Da qualche settimana, Fernando Alonso ha aperto il suo account ufficiale su Twitter vincendo la sua reticenza all’utilizzo dei social network, e in questi giorni ne ha approfittato per rispondere alle domande di alcuni tifosi appassionati della Rossa e di Formula1. Prima, però, ha voluto chiarire.
“Perché ho cambiato idea su Facebook e Twitter? Negli ultimi mesi c’è stata una grande confusione, del tutto non necessaria, in merito a dove stavo, con chi e perché. Tutti si sono sentiti liberi di parlarne, anche se non era vero, e ciò confondeva voi, i tifosi, quelli che seguono la mia carriera. Peraltro, credo che sia un modo divertente di usare i social network. E’ il mio punto di vista, quello che vedo durante i miei viaggi e i miei allenamenti e chi lo trova interessante sarà in grado di leggerlo. È anche vero che Raquel del Rosario ha provato a lungo a convincermi a fare questo passo: lei sa quanto sia impegnativa e professionale la vita di un pilota e quando poco se ne conosce”.

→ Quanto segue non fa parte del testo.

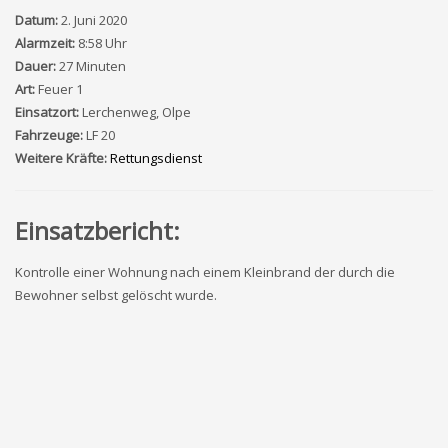
Datum:
2. Juni 2020
Alarmzeit:
8:58 Uhr
Dauer:
27 Minuten
Art:
Feuer 1
Einsatzort:
Lerchenweg, Olpe
Fahrzeuge:
LF 20
Weitere Kräfte:
Rettungsdienst
Einsatzbericht:
Kontrolle einer Wohnung nach einem Kleinbrand der durch die
Bewohner selbst gelöscht wurde.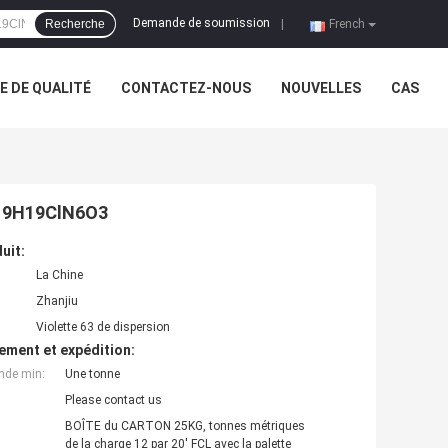
Demande de soumission
Recherche
|
French
 DE QUALITÉ
CONTACTEZ-NOUS
NOUVELLES
CAS
 C19H19ClN6O3
uit:
La Chine
Zhanjiu
Violette 63 de dispersion
ement et expédition:
nde min:
Une tonne
Please contact us
BOÎTE du CARTON 25KG, tonnes métriques
de la charge 12 par 20' FCL avec la palette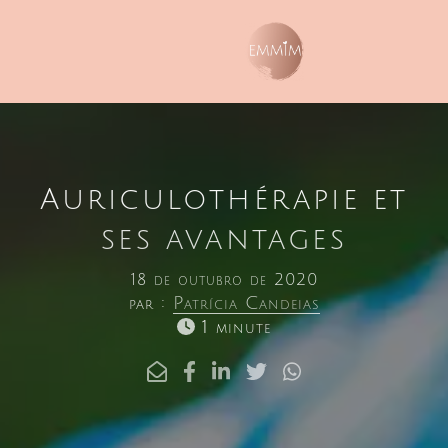
Auriculothérapie et
ses avantages
18 de outubro de 2020
par :
Patrícia Candeias
1 minute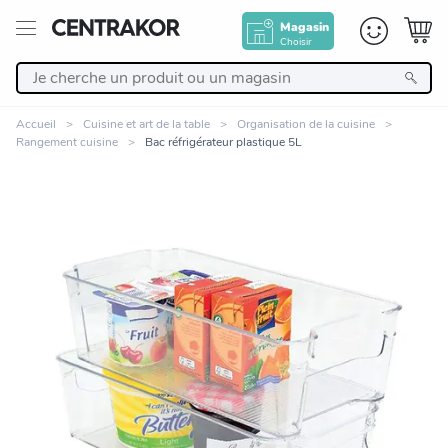
Magasin
Choisir
Retour
Accueil
Cuisine et art de la table
Organisation de la cuisine
Rangement cuisine
Bac réfrigérateur plastique 5L
Nos Produits
Décoration
Linge de maison
Meuble
Cuisine et art de la table
Zoomer sur l'image
Salle de bain et beauté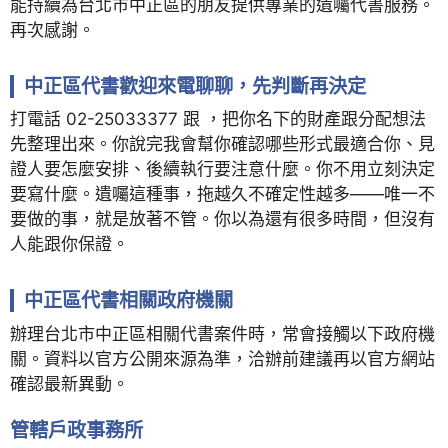
能持續為台北市中正區的朋友提供專業的遺囑代書服務。
再次感謝。
中正區代書歡迎來電聊聊，先判斷再決定
打電話 02-25033377 跟 ，把你名下的財產跟分配想法
先整理出來。你說完我會幫你確認哪些形式最適合你、見
證人要怎麼安排、後續執行要注意什麼。你不用立刻決定
要寫什麼。遺囑這種事，拖越久不確定性越多——唯一不
要做的事，就是放著不管。你以為還有很多時間，但沒有
人能跟你保證。
中正區代書相關政府機關
辦理台北市中正區相關代書案件時，常會接觸以下政府機
關。資料以官方公開來源為準，洽辦前建議再以官方網站
確認最新異動。
管轄戶政事務所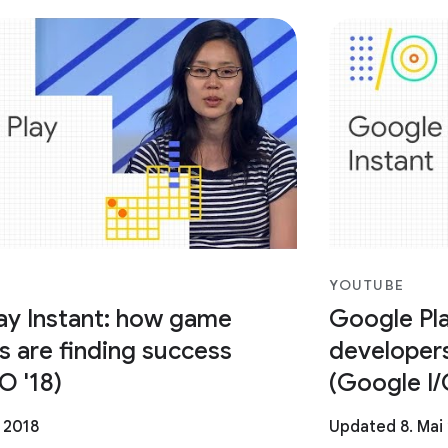
YOUTUBE
ay Instant: how game
Google Pla
s are finding success
developers
O '18)
(Google I/
 2018
Updated 8. Mai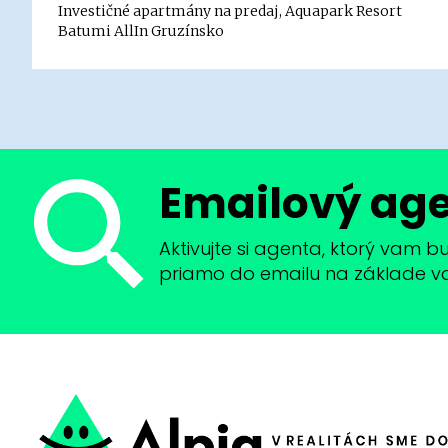
Investičné apartmány na predaj, Aquapark Resort
Batumi AllIn Gruzínsko
Emailový ag
Aktivujte si agenta, ktorý vam 
priamo do emailu na základe vaši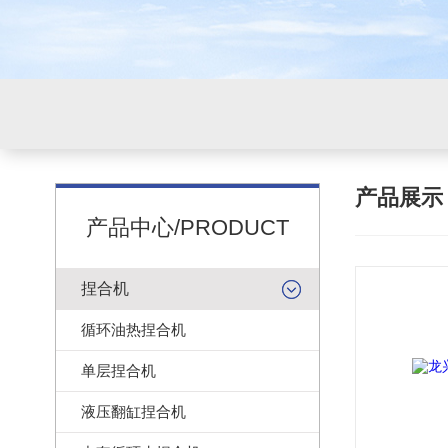
产品展
产品中心/PRODUCT
捏合机
循环油热捏合机
单层捏合机
液压翻缸捏合机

TORNARE AL VERTICE CON LA ROSSA – “Che si può fare per aiutare la Ferrari a vincere?  Restiamo sempre uniti, sia nei momenti positivi che in quelli negativi e possiamo contare sull’aiuto dei nostri tifosi in tutto il mondo. Come faccio a motivarmi sempre? Tutte le mattine mi sveglio con la motivazione e il desiderio di vincere. Sento la stessa cosa in tutti gli sport, le corse e i giochi che faccio. Continuerò a guidare fino ai 45 anni? Guiderò finché mi sentirò competitivo e in grado di vincere ed aiutare la squadra. Spero che sia così per lungo tempo ancora”.
QUEL TATUAGGIO NASCOSTO… – Alonso risponde anche a qualche domanda più personale. “Il mio tempo di reazione ad uno stimolo? Per esempio, per quanto riguarda il semaforo alla partenza, la media del campionato scorso è stata circa 185 millesimi. In allenamento facciamo anche di meno. I miei tatuaggi? Per soddisfare la vostra curiosità, un giorno o l’altro farò una foto a quello che ho. Però la spiegazione del tatuaggio la terrò per me, è qualcosa di molto personale. L’unica cosa che posso dire è che tutto quello ho sulla pelle è e sarà fatto per onorare la mia famiglia, quelli che ci sono ora e quelli che non ci sono più”.